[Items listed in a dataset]
--------------------

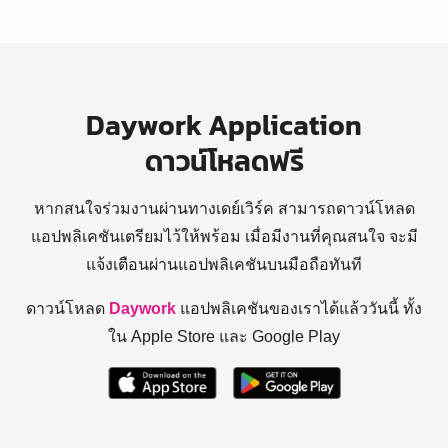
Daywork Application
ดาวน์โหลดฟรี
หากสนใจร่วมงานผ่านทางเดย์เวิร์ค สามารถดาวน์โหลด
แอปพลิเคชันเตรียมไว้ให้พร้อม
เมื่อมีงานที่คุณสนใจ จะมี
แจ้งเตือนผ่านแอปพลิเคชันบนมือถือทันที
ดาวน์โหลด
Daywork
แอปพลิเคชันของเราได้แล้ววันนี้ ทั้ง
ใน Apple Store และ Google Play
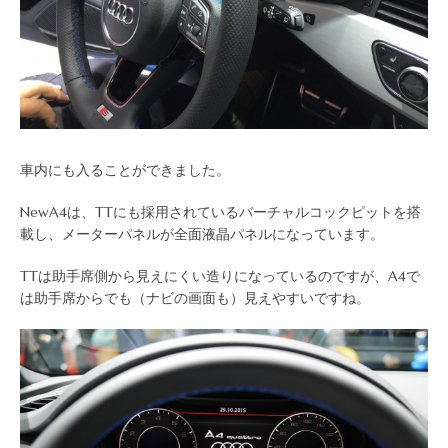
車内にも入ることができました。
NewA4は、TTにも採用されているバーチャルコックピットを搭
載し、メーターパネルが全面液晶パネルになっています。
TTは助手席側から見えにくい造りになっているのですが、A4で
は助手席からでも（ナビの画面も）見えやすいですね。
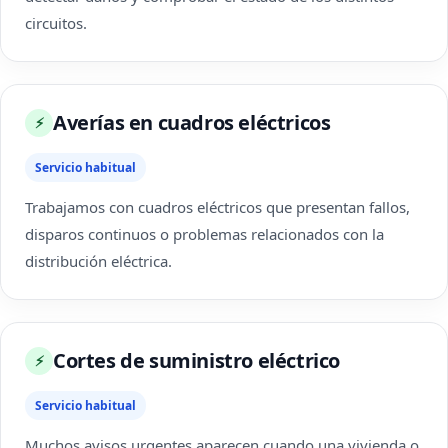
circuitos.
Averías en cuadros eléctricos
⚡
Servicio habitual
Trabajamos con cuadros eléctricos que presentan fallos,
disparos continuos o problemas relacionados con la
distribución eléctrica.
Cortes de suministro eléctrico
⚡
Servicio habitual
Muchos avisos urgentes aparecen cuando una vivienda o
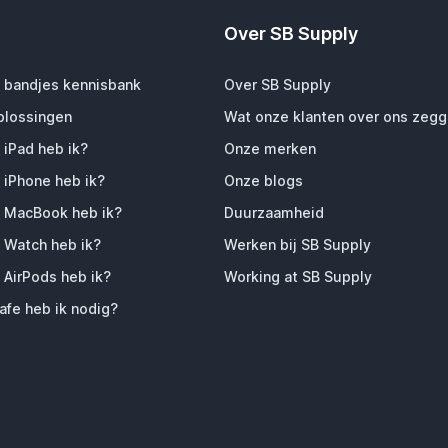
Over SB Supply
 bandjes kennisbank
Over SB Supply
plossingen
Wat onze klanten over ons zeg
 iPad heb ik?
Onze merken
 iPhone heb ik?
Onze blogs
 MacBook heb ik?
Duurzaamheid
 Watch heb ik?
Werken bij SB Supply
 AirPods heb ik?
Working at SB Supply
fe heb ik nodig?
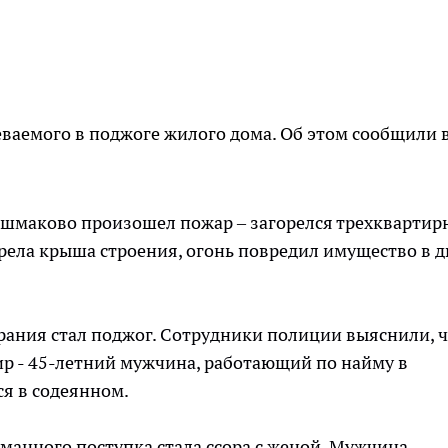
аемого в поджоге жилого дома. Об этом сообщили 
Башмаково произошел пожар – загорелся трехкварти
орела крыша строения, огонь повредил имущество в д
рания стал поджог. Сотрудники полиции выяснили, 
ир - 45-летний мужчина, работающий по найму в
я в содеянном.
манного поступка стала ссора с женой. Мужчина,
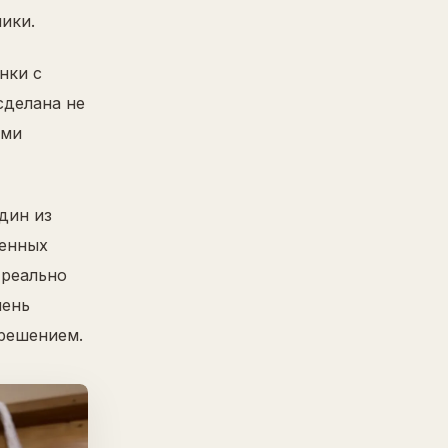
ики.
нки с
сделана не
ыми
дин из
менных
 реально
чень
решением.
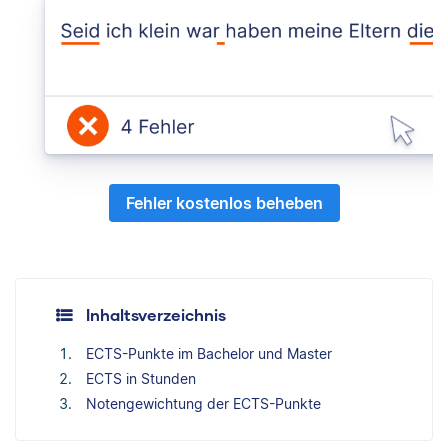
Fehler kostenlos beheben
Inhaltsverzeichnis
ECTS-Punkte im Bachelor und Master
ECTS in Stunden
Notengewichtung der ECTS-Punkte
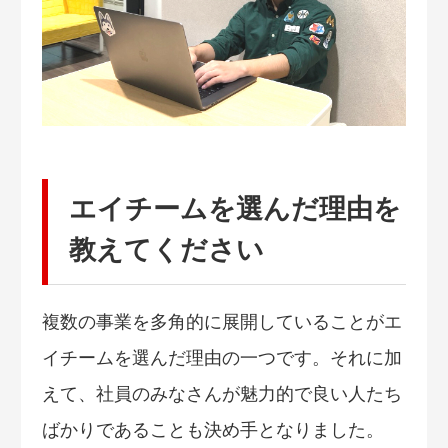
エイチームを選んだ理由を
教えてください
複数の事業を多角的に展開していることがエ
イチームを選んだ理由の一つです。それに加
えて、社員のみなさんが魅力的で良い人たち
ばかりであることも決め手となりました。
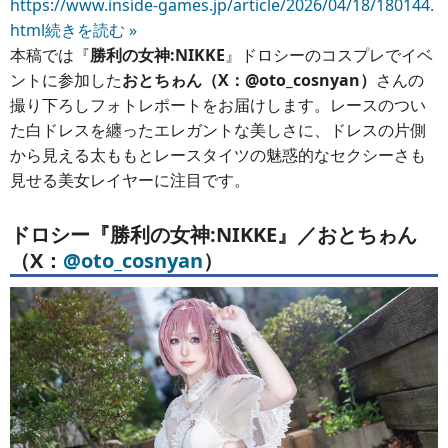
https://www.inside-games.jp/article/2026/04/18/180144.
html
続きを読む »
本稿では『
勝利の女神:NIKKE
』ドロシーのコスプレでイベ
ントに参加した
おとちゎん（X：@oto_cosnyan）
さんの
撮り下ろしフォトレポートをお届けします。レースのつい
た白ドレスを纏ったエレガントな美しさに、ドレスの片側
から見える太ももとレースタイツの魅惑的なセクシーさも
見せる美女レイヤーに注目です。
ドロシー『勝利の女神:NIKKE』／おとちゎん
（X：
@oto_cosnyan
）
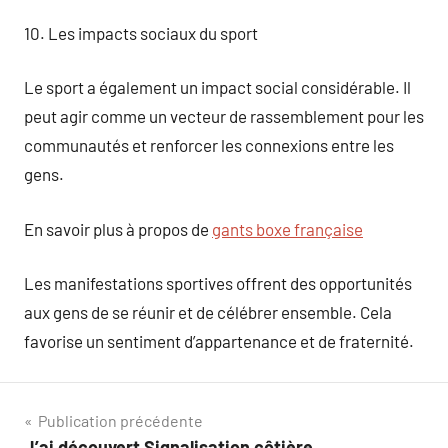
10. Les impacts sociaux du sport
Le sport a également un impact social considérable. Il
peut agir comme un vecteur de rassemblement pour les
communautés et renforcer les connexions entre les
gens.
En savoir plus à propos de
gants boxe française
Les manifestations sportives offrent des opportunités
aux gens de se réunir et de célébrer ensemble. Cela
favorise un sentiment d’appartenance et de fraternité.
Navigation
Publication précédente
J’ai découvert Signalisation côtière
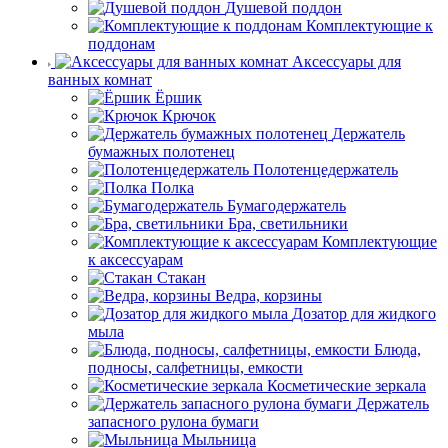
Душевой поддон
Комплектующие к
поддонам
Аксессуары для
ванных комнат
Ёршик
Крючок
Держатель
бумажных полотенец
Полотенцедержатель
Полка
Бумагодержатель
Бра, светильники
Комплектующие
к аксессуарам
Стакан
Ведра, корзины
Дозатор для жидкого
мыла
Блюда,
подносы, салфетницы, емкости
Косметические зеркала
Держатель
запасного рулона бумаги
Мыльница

--------------------

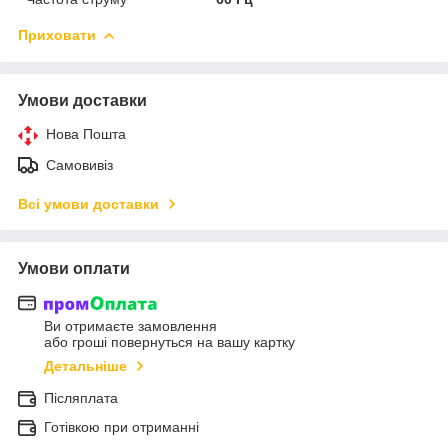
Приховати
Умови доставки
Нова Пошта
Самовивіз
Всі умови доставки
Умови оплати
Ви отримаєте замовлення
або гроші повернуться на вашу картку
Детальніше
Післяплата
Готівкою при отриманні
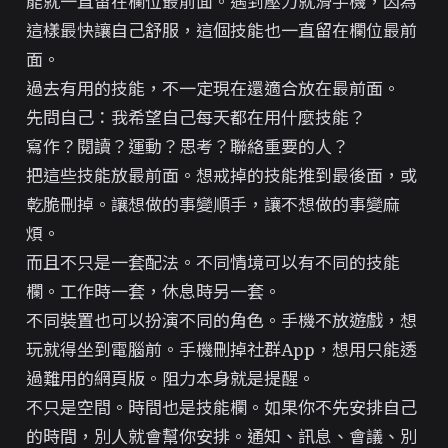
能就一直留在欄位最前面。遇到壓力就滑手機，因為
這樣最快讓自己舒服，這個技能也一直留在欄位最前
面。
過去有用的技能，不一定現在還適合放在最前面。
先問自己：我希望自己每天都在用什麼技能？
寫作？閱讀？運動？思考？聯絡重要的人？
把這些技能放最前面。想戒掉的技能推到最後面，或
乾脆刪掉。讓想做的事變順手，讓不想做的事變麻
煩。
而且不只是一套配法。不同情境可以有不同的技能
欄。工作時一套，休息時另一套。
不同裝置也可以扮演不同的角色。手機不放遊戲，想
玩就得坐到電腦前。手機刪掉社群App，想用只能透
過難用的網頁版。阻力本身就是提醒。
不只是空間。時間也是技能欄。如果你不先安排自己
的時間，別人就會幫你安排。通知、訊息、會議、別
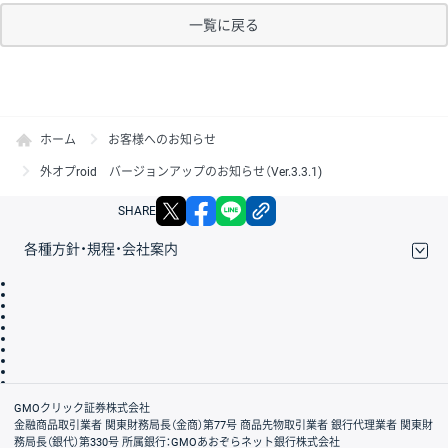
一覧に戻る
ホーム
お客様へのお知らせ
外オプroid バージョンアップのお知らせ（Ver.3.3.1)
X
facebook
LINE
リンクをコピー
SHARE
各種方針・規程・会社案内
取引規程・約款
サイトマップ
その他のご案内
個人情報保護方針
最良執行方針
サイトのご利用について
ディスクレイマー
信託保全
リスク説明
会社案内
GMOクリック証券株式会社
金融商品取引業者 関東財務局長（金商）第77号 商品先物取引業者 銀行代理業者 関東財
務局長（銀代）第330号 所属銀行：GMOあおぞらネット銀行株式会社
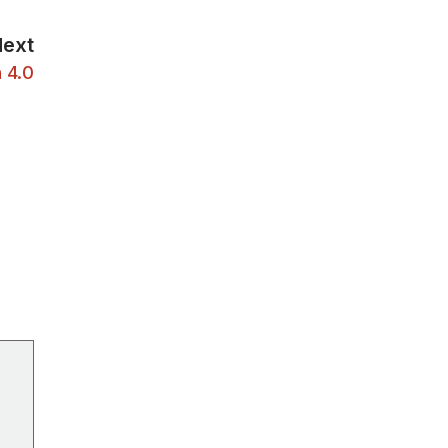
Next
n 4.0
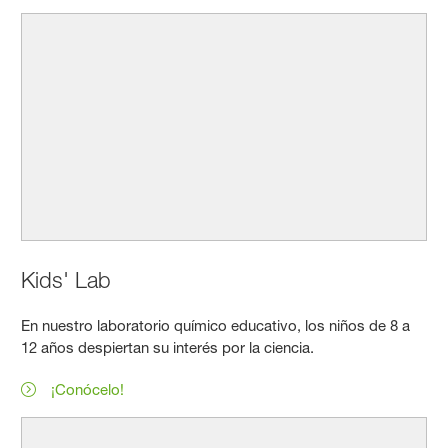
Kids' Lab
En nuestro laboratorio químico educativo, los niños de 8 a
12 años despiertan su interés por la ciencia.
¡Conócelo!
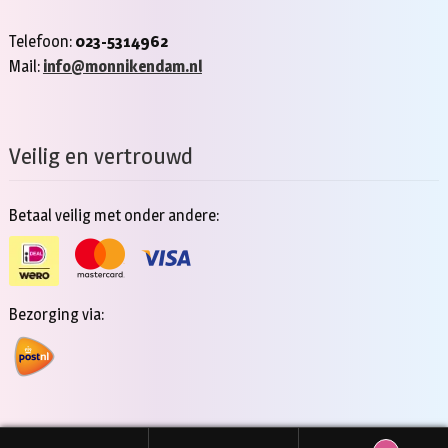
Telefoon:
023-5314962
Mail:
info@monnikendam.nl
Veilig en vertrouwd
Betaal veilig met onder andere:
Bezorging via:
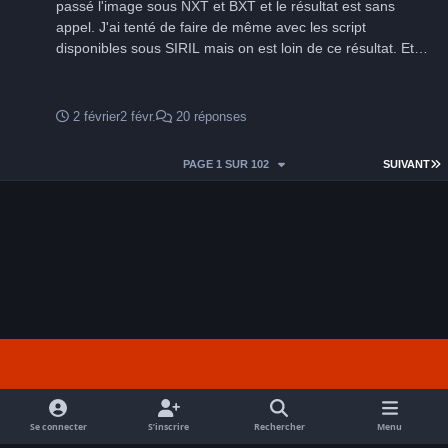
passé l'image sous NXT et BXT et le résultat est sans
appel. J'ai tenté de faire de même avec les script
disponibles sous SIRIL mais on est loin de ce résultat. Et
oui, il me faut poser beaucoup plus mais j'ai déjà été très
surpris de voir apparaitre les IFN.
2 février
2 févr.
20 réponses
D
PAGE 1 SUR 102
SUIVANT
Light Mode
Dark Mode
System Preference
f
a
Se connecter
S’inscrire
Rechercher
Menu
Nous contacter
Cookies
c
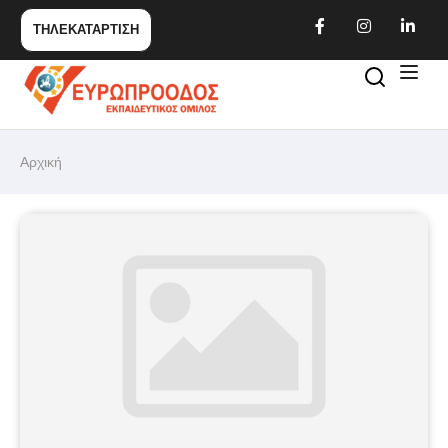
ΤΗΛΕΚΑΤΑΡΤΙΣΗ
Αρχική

--------------------

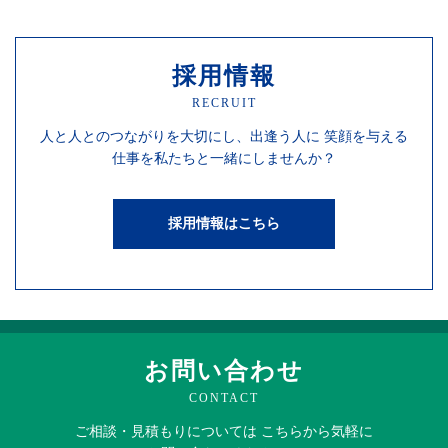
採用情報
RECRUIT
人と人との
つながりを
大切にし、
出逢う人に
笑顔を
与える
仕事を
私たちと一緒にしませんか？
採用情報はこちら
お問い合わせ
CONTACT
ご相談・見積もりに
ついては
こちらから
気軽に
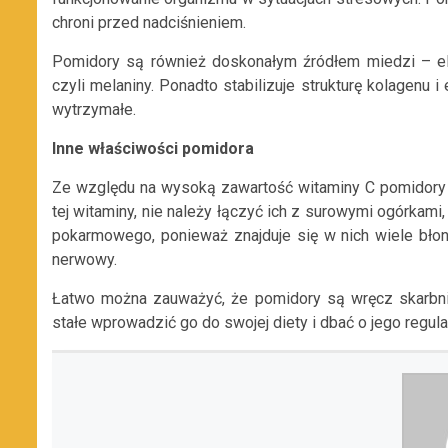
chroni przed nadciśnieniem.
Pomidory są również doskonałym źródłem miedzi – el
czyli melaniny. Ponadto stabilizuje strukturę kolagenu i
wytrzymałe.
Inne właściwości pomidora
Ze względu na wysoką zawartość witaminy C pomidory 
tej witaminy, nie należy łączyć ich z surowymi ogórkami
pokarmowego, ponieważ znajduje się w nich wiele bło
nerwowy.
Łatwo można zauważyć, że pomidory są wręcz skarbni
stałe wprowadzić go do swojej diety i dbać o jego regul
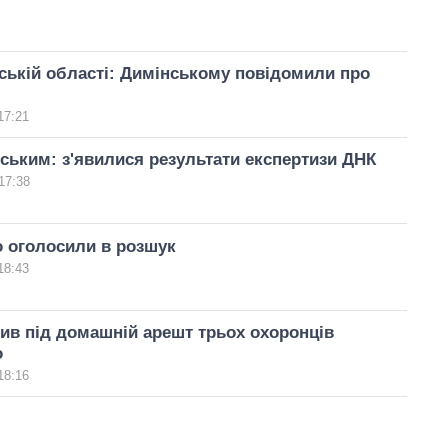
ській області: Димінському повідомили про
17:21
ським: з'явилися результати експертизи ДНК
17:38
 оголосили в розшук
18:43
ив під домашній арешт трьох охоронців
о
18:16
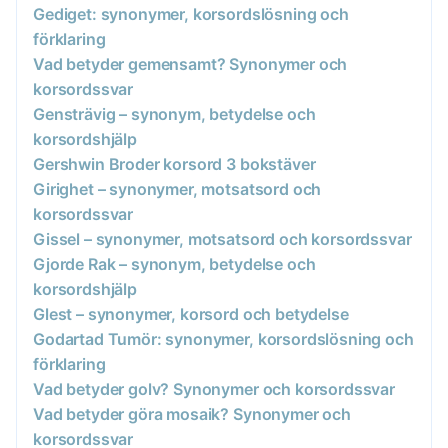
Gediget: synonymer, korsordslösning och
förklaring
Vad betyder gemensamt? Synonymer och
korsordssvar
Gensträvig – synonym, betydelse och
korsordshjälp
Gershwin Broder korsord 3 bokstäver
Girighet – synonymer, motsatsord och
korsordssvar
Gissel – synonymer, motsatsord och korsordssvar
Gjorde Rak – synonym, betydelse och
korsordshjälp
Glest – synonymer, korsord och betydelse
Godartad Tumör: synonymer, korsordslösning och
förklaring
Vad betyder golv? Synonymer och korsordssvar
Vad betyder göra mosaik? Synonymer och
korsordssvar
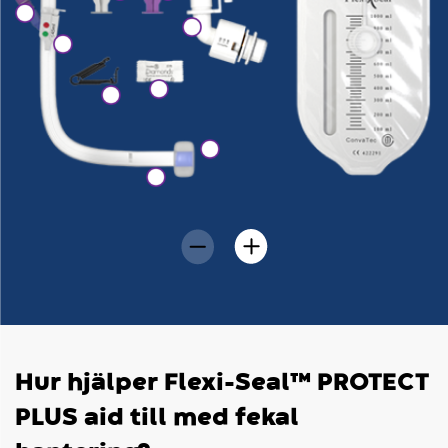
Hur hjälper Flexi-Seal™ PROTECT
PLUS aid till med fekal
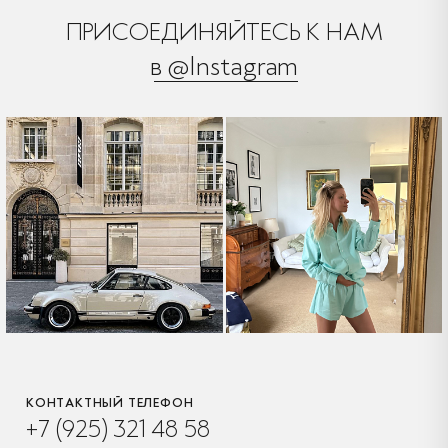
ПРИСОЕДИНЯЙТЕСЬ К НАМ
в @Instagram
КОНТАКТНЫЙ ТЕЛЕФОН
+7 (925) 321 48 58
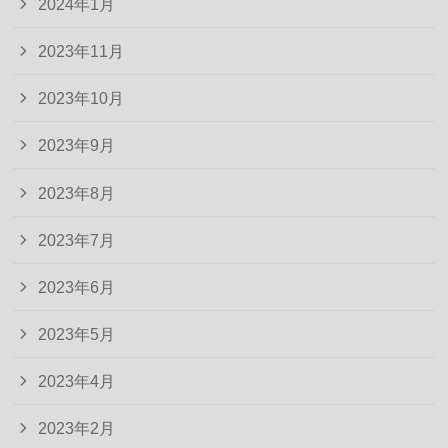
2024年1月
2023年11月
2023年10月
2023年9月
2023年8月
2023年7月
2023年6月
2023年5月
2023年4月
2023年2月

--------------------

> What the exercise asks
From the line containing "Daywork Application" through the line containing "peut agir comme", copy every line above exactly, without pictures.

> Reply
Daywork Application
ดาวน์โหลดฟรี
หากสนใจร่วมงานผ่านทางเดย์เวิร์ค สามารถดาวน์โหลด
แอปพลิเคชันเตรียมไว้ให้พร้อม
เมื่อมีงานที่คุณสนใจ จะมี
แจ้งเตือนผ่านแอปพลิเคชันบนมือถือทันที
ดาวน์โหลด
Daywork
แอปพลิเคชันของเราได้แล้ววันนี้ ทั้ง
ใน Apple Store และ Google Play
車内にも入ることができました。
NewA4は、TTにも採用されているバーチャルコックピットを搭
載し、メーターパネルが全面液晶パネルになっています。
TTは助手席側から見えにくい造りになっているのですが、A4で
は助手席からでも（ナビの画面も）見えやすいですね。
circuitos.
Averías en cuadros eléctricos
⚡
Servicio habitual
Trabajamos con cuadros eléctricos que presentan fallos,
disparos continuos o problemas relacionados con la
distribución eléctrica.
Cortes de suministro eléctrico
⚡
Servicio habitual
Muchos avisos urgentes aparecen cuando una vivienda o
Over SB Supply
 bandjes kennisbank
Over SB Supply
plossingen
Wat onze klanten over ons zeg
 iPad heb ik?
Onze merken
 iPhone heb ik?
Onze blogs
 MacBook heb ik?
Duurzaamheid
 Watch heb ik?
Werken bij SB Supply
 AirPods heb ik?
Working at SB Supply
fe heb ik nodig?
аемого в поджоге жилого дома. Об этом сообщили 
Башмаково произошел пожар – загорелся трехкварти
орела крыша строения, огонь повредил имущество в д
рания стал поджог. Сотрудники полиции выяснили, 
ир - 45-летний мужчина, работающий по найму в
я в содеянном.
манного поступка стала ссора с женой. Мужчина,
ики.
нки с
сделана не
ыми
дин из
менных
 реально
чень
решением.
Fehler kostenlos beheben
Inhaltsverzeichnis
ECTS-Punkte im Bachelor und Master
ECTS in Stunden
Notengewichtung der ECTS-Punkte
エイチームを選んだ理由を
教えてください
複数の事業を多角的に展開していることがエ
イチームを選んだ理由の一つです。それに加
えて、社員のみなさんが魅力的で良い人たち
ばかりであることも決め手となりました。
https://www.inside-games.jp/article/2026/04/18/180144.
html
続きを読む »
本稿では『
勝利の女神:NIKKE
』ドロシーのコスプレでイベ
ントに参加した
おとちゎん（X：@oto_cosnyan）
さんの
撮り下ろしフォトレポートをお届けします。レースのつい
た白ドレスを纏ったエレガントな美しさに、ドレスの片側
から見える太ももとレースタイツの魅惑的なセクシーさも
見せる美女レイヤーに注目です。
ドロシー『勝利の女神:NIKKE』／おとちゎん
（X：
@oto_cosnyan
）
10. Les impacts sociaux du sport
Le sport a également un impact social considérable. Il
peut agir comme un vecteur de rassemblement pour les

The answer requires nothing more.